Stadtleben

Wowereit

Es ist schon lange her – aber ich habe mal Wahlkampf für Klaus Wowereit gemacht, zumindest ein bisschen. Ich durfte damals die Berlin-Seite der „Süddeutschen Zeitung“ leiten, und wenn es irgendwie ging, wurde dort auf alles, was CDU-nah war, draufgehauen. Wozu man angesichts der Berliner CDU gar nicht mal sehr links sein musste. Es gab damals den Bankenskandal, Eberhard Diepgen und einen Bürgermeisterkandidaten, der Frank Steffel hieß, Teppiche verkaufte und sich hinter Edmund Stoiber versteckte, als am Alexanderplatz die Eier flogen. Das Bild haben wir natürlich sehr groß gedruckt.

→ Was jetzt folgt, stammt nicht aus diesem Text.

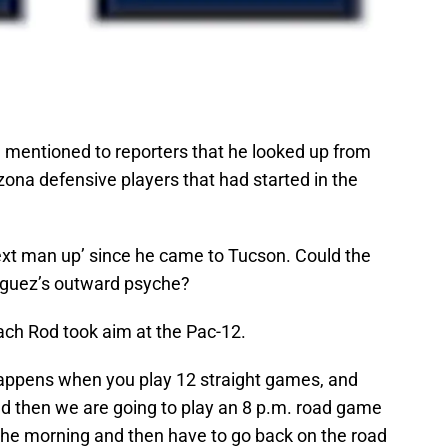
 mentioned to reporters that he looked up from
zona defensive players that had started in the
xt man up’ since he came to Tucson. Could the
driguez’s outward psyche?
ch Rod took aim at the Pac-12.
 happens when you play 12 straight games, and
d then we are going to play an 8 p.m. road game
 the morning and then have to go back on the road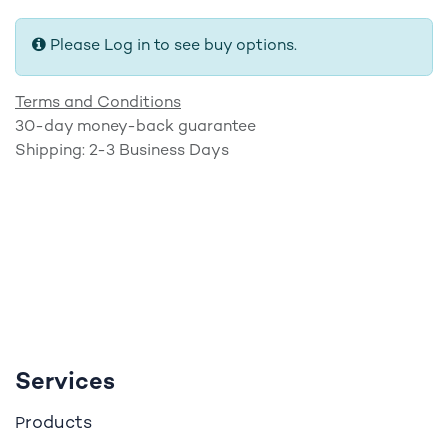
Please Log in to see buy options.
Terms and Conditions
30-day money-back guarantee
Shipping: 2-3 Business Days
Services
roducts
P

Wowereit war so ziemlich der einzige Berliner Lokalpolitiker, der in der „SZ“ gut wegkam. Er muss das aber irgendwie anders gesehen haben. Denn als wenig später die Berlin-Seite wegen Sparmaßnahmen eingestellt wurde, sprach Wowereit abends auf einer Veranstaltung von Universal Music und sagte dort, dass es gut sei, dass die Berlin-Seite endlich dichtgemacht werde. Dort sei Berlin immer schlecht gemacht worden.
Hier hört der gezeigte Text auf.